* _Work order_:
In the records below, find each line containing the word "momento" and copy it.

* _Data for the task_:

◆ ◆ ◆ ◆

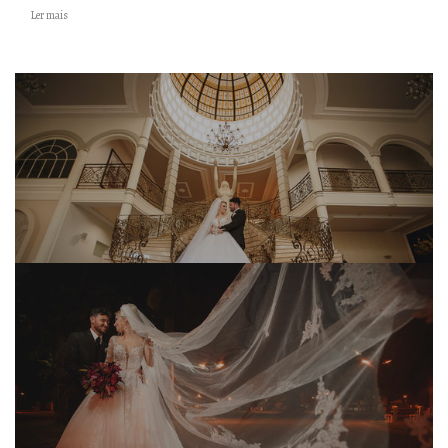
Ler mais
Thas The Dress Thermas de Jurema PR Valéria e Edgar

◆ ◆ ◆ ◆

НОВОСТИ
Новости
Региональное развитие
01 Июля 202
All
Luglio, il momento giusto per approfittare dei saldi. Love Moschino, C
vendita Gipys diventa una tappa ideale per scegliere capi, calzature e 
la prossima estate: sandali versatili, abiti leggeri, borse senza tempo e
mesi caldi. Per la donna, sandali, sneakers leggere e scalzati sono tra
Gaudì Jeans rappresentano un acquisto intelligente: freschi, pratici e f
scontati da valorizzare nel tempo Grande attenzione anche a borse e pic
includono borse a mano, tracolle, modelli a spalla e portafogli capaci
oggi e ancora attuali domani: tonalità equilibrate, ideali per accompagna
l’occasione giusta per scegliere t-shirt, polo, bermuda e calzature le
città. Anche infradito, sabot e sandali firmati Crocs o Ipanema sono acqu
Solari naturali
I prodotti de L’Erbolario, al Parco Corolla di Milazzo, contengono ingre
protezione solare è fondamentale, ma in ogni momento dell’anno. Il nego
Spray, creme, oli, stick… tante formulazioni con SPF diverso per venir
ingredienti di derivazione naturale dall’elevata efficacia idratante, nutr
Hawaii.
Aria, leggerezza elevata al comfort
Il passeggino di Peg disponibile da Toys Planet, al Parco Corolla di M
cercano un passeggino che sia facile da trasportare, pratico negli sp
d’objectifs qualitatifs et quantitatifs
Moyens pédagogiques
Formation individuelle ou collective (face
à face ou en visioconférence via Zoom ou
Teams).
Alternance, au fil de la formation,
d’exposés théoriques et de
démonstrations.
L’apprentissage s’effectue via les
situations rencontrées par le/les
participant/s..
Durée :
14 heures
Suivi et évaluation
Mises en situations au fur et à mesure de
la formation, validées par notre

◆ ◆ ◆ ◆

* _Expected output_:
Luglio, il momento giusto per approfittare dei saldi. Love Moschino, C
protezione solare è fondamentale, ma in ogni momento dell’anno. Il nego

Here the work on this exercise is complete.